Don’t worry, I am not here to whine or complain, but I would be lying if I said that I didn’t miss you. I do. Deeply. I miss chasing things of beauty with you, seeing your face light up and seeing the world light up through you. I miss knowing that you are becoming everything you can become. Anyway, now I am rumbling. I am your SOUL and thought you should know that I am dying… 

I remember growing up and all I wanted to do is to bring change to my generation which happen to be a great vision and I was set on a great part, being involved with an organization which empowers young people towards self sustainability and being a Christian based international organization, it fits into my dreams and vision and so do I. working with a holistic approach centered on the spirit, body and mind which has been a delight for me being averagely athletic, at least I think I am, still do. Which fits into the body aspect of it, I grew capacity wise into a trainer, facilitator, coordinator, public speaker, writer and a motivational person which supports the idea of the mind and I did it diligently and with great joy, I strived to learn more and in turn nurture others. Growing up from a very humble and Christian home, I understood God and Gods love for me and Humanity, I consider myself to have proper foundation in Christ which gave backings to the spirit.
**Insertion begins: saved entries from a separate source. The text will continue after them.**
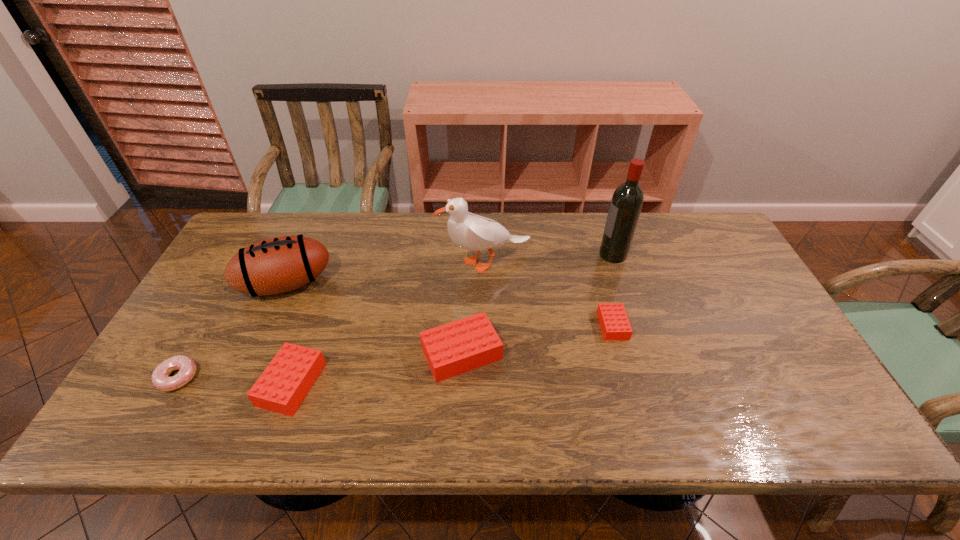 The height and width of the screenshot is (540, 960). What are the coordinates of `the fifth tallest object` in the screenshot? It's located at (281, 388).

Where is `the second tallest Lego`? The width and height of the screenshot is (960, 540). the second tallest Lego is located at coordinates (281, 388).

Identify the location of the second Lego from right to left. Image resolution: width=960 pixels, height=540 pixels. (457, 347).

Identify the location of the rightmost Lego. (614, 322).

Where is `gull`? The image size is (960, 540). gull is located at coordinates (469, 231).

Locate an element on the screen. wine bottle is located at coordinates (627, 200).

Locate an element on the screen. The width and height of the screenshot is (960, 540). the third tallest object is located at coordinates (276, 265).

This screenshot has height=540, width=960. I want to click on doughnut, so click(x=160, y=378).

Find the location of a particular element. The image size is (960, 540). free space located 0.270m on the left of the third shortest object is located at coordinates (150, 384).

You are a GUI agent. You are given a task and a screenshot of the screen. Output one action in this format:
    pyautogui.click(x=<x>, y=<y>)
    Task: Click on the vacant space located 0.250m on the back of the second Lego from right to left
    The height and width of the screenshot is (540, 960).
    Given the screenshot: What is the action you would take?
    pyautogui.click(x=465, y=264) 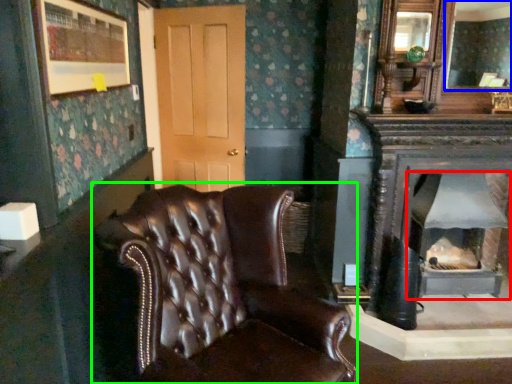 Question: Estimate the real-world distances between objects in this image. Which object is farther from wood burning stove (highlighted by a red box), mirror (highlighted by a blue box) or chair (highlighted by a green box)?

Choices:
 (A) mirror
 (B) chair

Answer: (A) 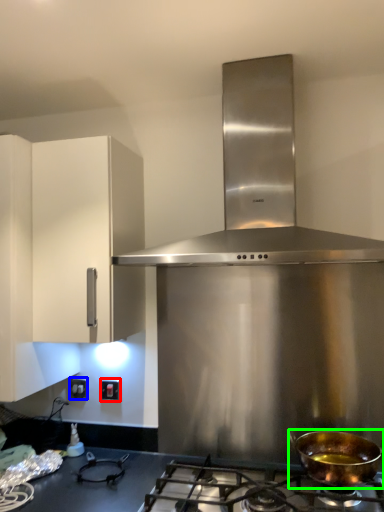 Question: Considering the real-world distances, which object is farthest from electric outlet (highlighted by a red box)? electric outlet (highlighted by a blue box) or kitchen appliance (highlighted by a green box)?

Choices:
 (A) electric outlet
 (B) kitchen appliance

Answer: (B)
What would best narate or explain the turn that my rosy life took is the parable of the Sower that Christ told, about the farmer who went out to plant, He said some fell by the pathway and the birds came and ate them which represents those who hear Gods word and does not understand it and the evil one comes and snatches it away,. some fell on stony places where they do not have much soil and the immediately sprang up but because they had no depth and when the sun came up, they were scorched and because they had no root, the withered away which represents those that here the word and immediately receives it with joy but has no root in himself, but endures only for a while, for when tribulation or persecution arises, then stumbles. And some fell among thorns, as it grows the thorns sprang up and chocked them this represents who hears the word but the worries and cares of this world and the deceitfulness of riches choke the word and becomes unfruitful. The last part of it fell on good ground and yielded a crop; some a hundred fold some sixty and some thirty this represents him who hears the word and understands it, who indeed bears fruit and produces.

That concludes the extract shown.